Task objective:
Copy the entries below word for word, but omit any pictures they contain.

------ Material provided ------

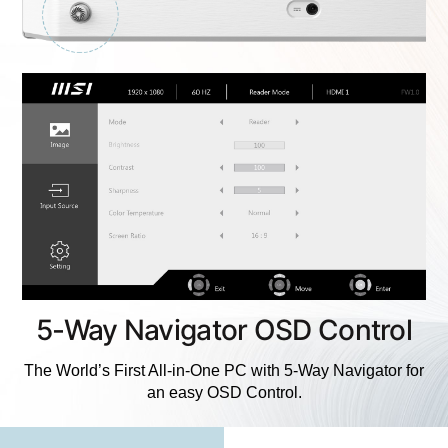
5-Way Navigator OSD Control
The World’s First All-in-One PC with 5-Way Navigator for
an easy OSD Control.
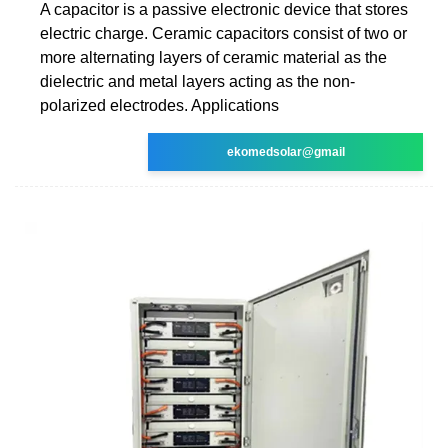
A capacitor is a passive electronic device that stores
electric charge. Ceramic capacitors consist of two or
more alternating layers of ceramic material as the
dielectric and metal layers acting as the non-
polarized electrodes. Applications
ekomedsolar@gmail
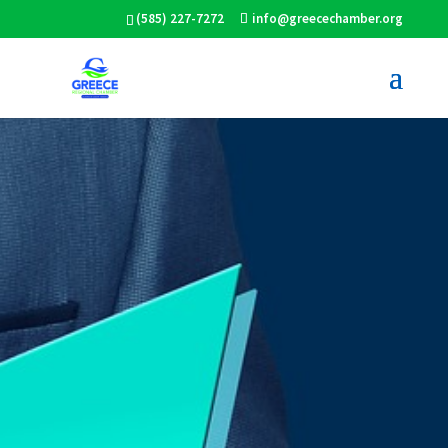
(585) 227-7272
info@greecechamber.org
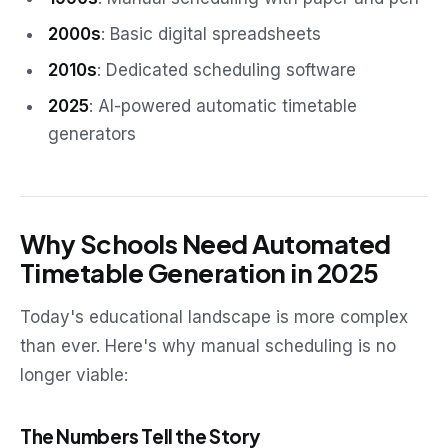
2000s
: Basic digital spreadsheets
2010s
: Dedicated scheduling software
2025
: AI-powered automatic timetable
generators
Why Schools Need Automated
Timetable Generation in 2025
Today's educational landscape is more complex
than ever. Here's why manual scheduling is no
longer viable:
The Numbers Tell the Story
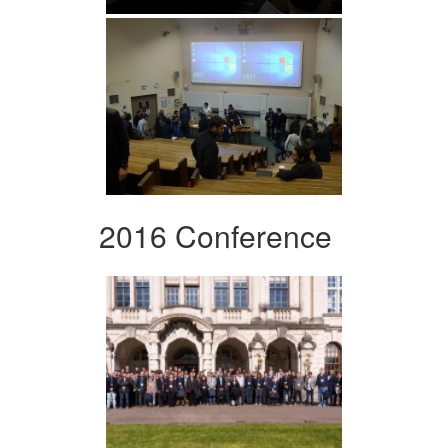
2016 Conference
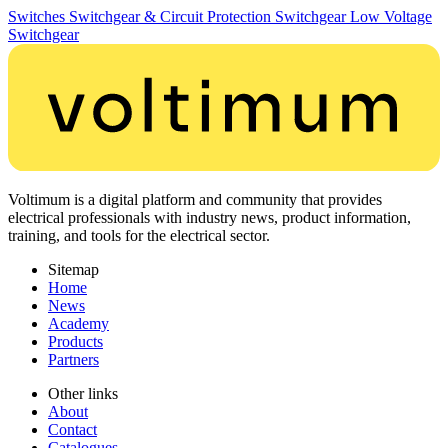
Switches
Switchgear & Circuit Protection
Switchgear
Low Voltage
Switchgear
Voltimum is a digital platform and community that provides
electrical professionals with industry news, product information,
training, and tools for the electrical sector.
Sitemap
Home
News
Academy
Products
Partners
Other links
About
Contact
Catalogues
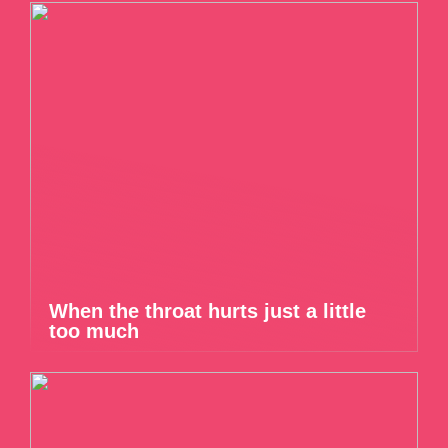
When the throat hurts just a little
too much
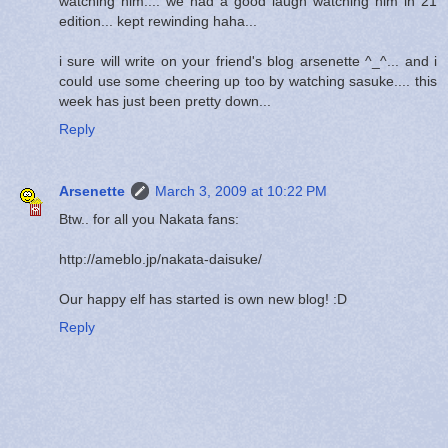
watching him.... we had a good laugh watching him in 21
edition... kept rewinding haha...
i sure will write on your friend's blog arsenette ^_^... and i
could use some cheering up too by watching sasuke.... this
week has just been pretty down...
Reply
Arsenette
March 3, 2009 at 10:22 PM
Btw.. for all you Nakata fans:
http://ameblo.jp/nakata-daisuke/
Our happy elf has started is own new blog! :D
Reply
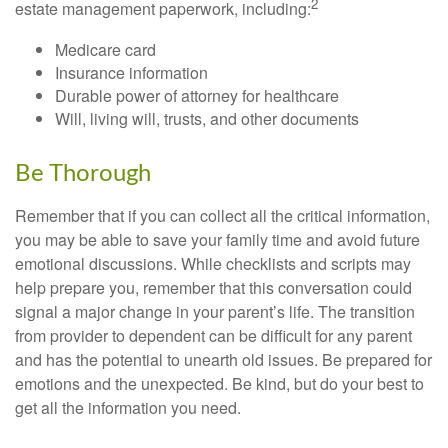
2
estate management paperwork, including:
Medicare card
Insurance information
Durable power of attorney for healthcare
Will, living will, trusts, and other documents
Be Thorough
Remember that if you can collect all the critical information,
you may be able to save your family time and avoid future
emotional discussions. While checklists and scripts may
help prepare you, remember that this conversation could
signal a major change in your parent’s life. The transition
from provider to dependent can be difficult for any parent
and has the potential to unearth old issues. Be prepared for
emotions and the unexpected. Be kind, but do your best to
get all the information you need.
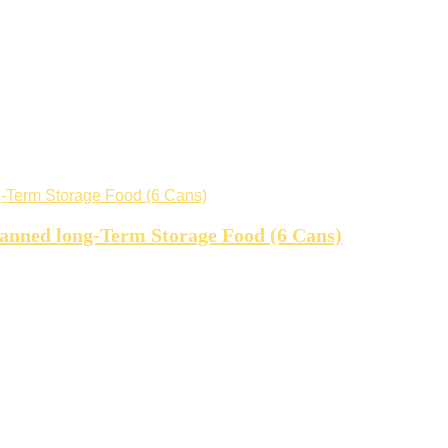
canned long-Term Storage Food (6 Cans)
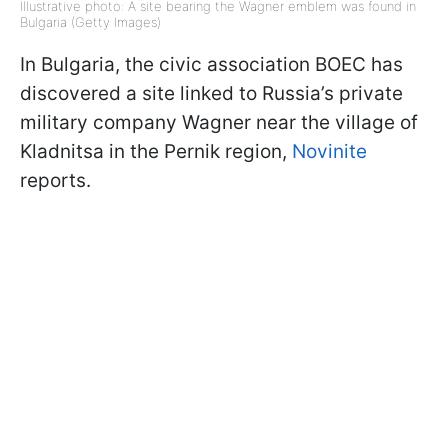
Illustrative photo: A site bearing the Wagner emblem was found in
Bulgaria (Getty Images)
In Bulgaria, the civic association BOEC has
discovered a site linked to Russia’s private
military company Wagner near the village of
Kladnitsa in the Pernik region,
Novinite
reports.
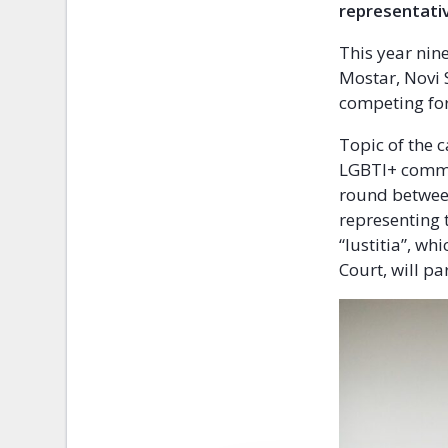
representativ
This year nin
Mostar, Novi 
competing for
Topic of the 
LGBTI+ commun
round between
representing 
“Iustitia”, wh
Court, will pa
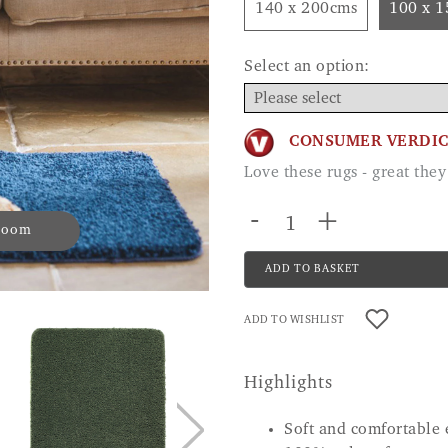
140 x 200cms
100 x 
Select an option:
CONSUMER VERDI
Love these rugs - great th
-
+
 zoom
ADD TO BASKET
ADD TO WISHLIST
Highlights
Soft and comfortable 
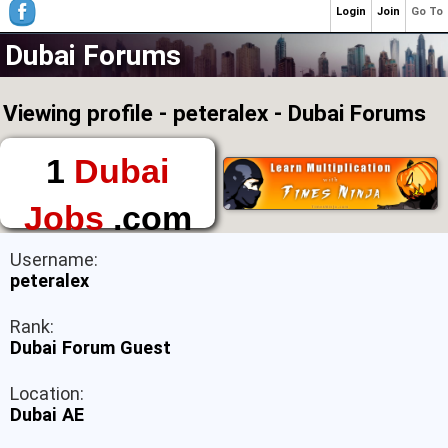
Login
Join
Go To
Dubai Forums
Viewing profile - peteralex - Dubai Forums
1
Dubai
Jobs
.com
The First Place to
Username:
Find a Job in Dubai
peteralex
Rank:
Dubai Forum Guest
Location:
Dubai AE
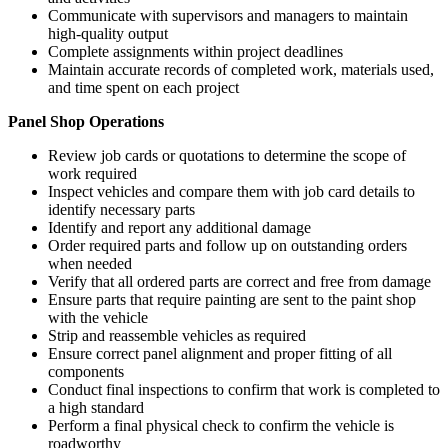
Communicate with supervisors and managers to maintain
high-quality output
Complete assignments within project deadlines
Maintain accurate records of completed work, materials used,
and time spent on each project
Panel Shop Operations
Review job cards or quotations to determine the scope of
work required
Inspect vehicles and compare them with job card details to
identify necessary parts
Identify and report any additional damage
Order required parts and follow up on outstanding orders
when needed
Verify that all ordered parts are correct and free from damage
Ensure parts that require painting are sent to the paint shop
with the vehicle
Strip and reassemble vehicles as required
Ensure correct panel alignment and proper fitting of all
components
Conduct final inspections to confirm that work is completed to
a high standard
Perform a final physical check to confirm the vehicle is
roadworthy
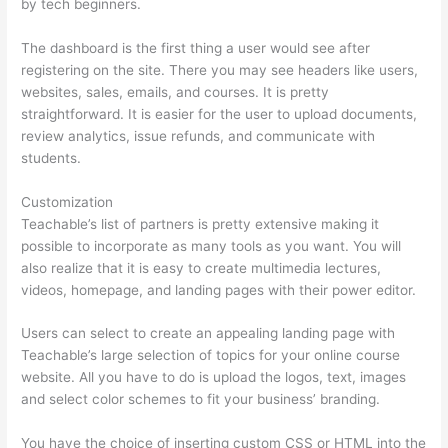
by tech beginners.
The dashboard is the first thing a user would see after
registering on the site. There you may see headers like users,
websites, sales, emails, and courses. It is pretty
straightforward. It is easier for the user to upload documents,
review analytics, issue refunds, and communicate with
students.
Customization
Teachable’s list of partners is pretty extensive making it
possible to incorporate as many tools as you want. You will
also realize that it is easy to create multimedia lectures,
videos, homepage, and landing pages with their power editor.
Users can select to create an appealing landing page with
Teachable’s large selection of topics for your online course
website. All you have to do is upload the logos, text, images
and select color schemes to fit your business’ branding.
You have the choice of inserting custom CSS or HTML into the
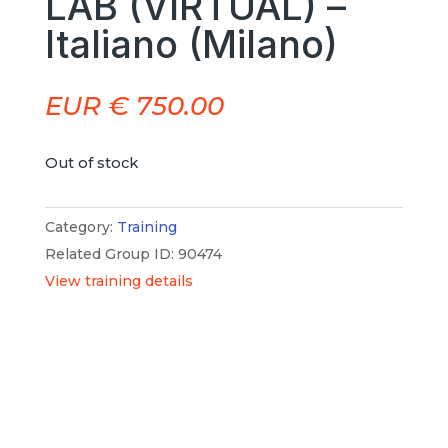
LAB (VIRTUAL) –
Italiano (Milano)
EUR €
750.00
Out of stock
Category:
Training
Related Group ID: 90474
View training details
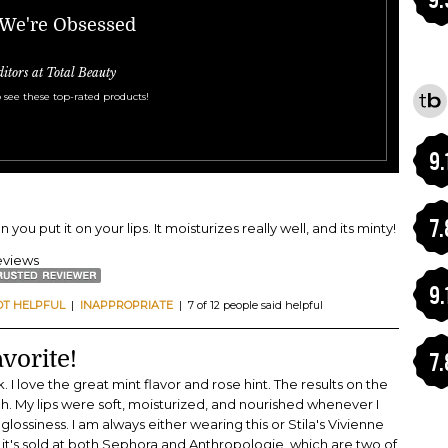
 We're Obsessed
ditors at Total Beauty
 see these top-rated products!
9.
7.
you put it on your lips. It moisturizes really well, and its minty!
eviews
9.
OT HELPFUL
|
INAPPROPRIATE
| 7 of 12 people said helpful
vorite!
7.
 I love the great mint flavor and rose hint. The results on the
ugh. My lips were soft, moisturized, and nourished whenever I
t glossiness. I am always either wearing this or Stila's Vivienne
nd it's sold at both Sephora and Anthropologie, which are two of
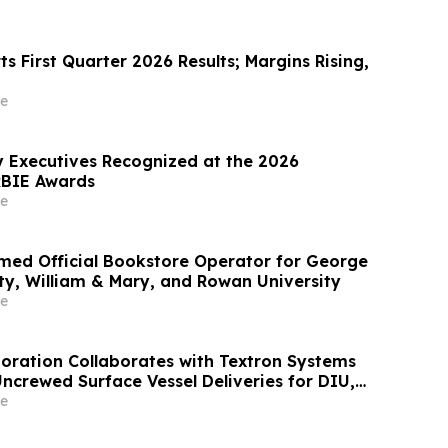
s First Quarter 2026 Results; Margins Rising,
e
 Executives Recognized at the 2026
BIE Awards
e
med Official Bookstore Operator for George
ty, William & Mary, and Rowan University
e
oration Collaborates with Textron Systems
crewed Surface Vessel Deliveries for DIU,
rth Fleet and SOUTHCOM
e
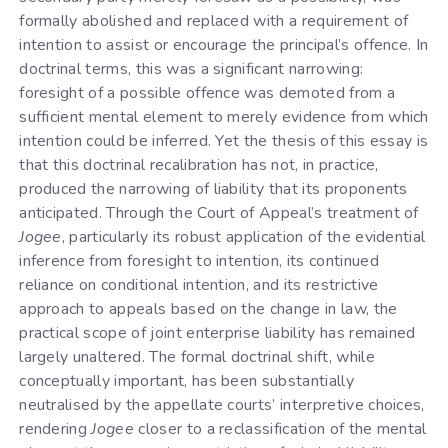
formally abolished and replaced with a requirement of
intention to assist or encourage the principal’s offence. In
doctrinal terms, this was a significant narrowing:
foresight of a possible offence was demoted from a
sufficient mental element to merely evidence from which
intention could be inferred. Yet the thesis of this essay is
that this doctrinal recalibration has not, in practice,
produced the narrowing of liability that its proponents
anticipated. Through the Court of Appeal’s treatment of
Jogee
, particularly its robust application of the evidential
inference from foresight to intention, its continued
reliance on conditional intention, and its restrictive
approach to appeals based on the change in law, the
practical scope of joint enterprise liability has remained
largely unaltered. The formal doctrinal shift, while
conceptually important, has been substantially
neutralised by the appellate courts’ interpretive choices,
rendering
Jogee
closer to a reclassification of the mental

------

Response box:
5-Way Navigator OSD Control
The World’s First All-in-One PC with 5-Way Navigator for
an easy OSD Control.
A capacitor is a passive electronic device that stores
electric charge. Ceramic capacitors consist of two or
more alternating layers of ceramic material as the
dielectric and metal layers acting as the non-
polarized electrodes. Applications
ekomedsolar@gmail
(585) 227-7272
info@greecechamber.org
2000s
: Basic digital spreadsheets
2010s
: Dedicated scheduling software
2025
: AI-powered automatic timetable
generators
Why Schools Need Automated
Timetable Generation in 2025
Today's educational landscape is more complex
than ever. Here's why manual scheduling is no
longer viable:
The Numbers Tell the Story
2016 Conference
Switches
Switchgear & Circuit Protection
Switchgear
Low Voltage
Switchgear
Voltimum is a digital platform and community that provides
electrical professionals with industry news, product information,
training, and tools for the electrical sector.
Sitemap
Home
News
Academy
Products
Partners
Other links
About
Contact
Catalogues
When the throat hurts just a little
too much
watching him.... we had a good laugh watching him in 21
edition... kept rewinding haha...
i sure will write on your friend's blog arsenette ^_^... and i
could use some cheering up too by watching sasuke.... this
week has just been pretty down...
Reply
Arsenette
March 3, 2009 at 10:22 PM
Btw.. for all you Nakata fans:
http://ameblo.jp/nakata-daisuke/
Our happy elf has started is own new blog! :D
Reply
2
estate management paperwork, including:
Medicare card
Insurance information
Durable power of attorney for healthcare
Will, living will, trusts, and other documents
Be Thorough
Remember that if you can collect all the critical information,
you may be able to save your family time and avoid future
emotional discussions. While checklists and scripts may
help prepare you, remember that this conversation could
signal a major change in your parent’s life. The transition
from provider to dependent can be difficult for any parent
and has the potential to unearth old issues. Be prepared for
emotions and the unexpected. Be kind, but do your best to
get all the information you need.
canned long-Term Storage Food (6 Cans)
Illustrative photo: A site bearing the Wagner emblem was found in
Bulgaria (Getty Images)
In Bulgaria, the civic association BOEC has
discovered a site linked to Russia’s private
military company Wagner near the village of
Kladnitsa in the Pernik region,
Novinite
reports.
representativ
This year nin
Mostar, Novi 
competing for
Topic of the 
LGBTI+ commun
round between
representing 
“Iustitia”, wh
Court, will pa
140 x 200cms
100 x 
Select an option:
CONSUMER VERDI
Love these rugs - great th
-
+
 zoom
ADD TO BASKET
ADD TO WISHLIST
Highlights
Soft and comfortable 
Login
Join
Go To
Dubai Forums
Viewing profile - peteralex - Dubai Forums
1
Dubai
Jobs
.com
The First Place to
Username:
Find a Job in Dubai
peteralex
Rank:
Dubai Forum Guest
Location:
Dubai AE
Communicate with supervisors and managers to maintain
high-quality output
Complete assignments within project deadlines
Maintain accurate records of completed work, materials used,
and time spent on each project
Panel Shop Operations
Review job cards or quotations to determine the scope of
work required
Inspect vehicles and compare them with job card details to
identify necessary parts
Identify and report any additional damage
Order required parts and follow up on outstanding orders
when needed
Verify that all ordered parts are correct and free from damage
Ensure parts that require painting are sent to the paint shop
with the vehicle
Strip and reassemble vehicles as required
Ensure correct panel alignment and proper fitting of all
components
Conduct final inspections to confirm that work is completed to
a high standard
Perform a final physical check to confirm the vehicle is
roadworthy
by tech beginners.
The dashboard is the first thing a user would see after
registering on the site. There you may see headers like users,
websites, sales, emails, and courses. It is pretty
straightforward. It is easier for the user to upload documents,
review analytics, issue refunds, and communicate with
students.
Customization
Teachable’s list of partners is pretty extensive making it
possible to incorporate as many tools as you want. You will
also realize that it is easy to create multimedia lectures,
videos, homepage, and landing pages with their power editor.
Users can select to create an appealing landing page with
Teachable’s large selection of topics for your online course
website. All you have to do is upload the logos, text, images
and select color schemes to fit your business’ branding.
You have the choice of inserting custom CSS or HTML into the
LAB (VIRTUAL) –
Italiano (Milano)
EUR €
750.00
Out of stock
Category:
Training
Related Group ID: 90474
View training details
 We're Obsessed
ditors at Total Beauty
 see these top-rated products!
9.
7.
you put it on your lips. It moisturizes really well, and its minty!
eviews
9.
OT HELPFUL
|
INAPPROPRIATE
| 7 of 12 people said helpful
vorite!
7.
 I love the great mint flavor and rose hint. The results on the
ugh. My lips were soft, moisturized, and nourished whenever I
t glossiness. I am always either wearing this or Stila's Vivienne
nd it's sold at both Sephora and Anthropologie, which are two of
s First Quarter 2026 Results; Margins Rising,
e
 Executives Recognized at the 2026
BIE Awards
e
med Official Bookstore Operator for George
ty, William & Mary, and Rowan University
e
oration Collaborates with Textron Systems
crewed Surface Vessel Deliveries for DIU,
rth Fleet and SOUTHCOM
e
formally abolished and replaced with a requirement of
intention to assist or encourage the principal’s offence. In
doctrinal terms, this was a significant narrowing:
foresight of a possible offence was demoted from a
sufficient mental element to merely evidence from which
intention could be inferred. Yet the thesis of this essay is
that this doctrinal recalibration has not, in practice,
produced the narrowing of liability that its proponents
anticipated. Through the Court of Appeal’s treatment of
Jogee
, particularly its robust application of the evidential
inference from foresight to intention, its continued
reliance on conditional intention, and its restrictive
approach to appeals based on the change in law, the
practical scope of joint enterprise liability has remained
largely unaltered. The formal doctrinal shift, while
conceptually important, has been substantially
neutralised by the appellate courts’ interpretive choices,
rendering
Jogee
closer to a reclassification of the mental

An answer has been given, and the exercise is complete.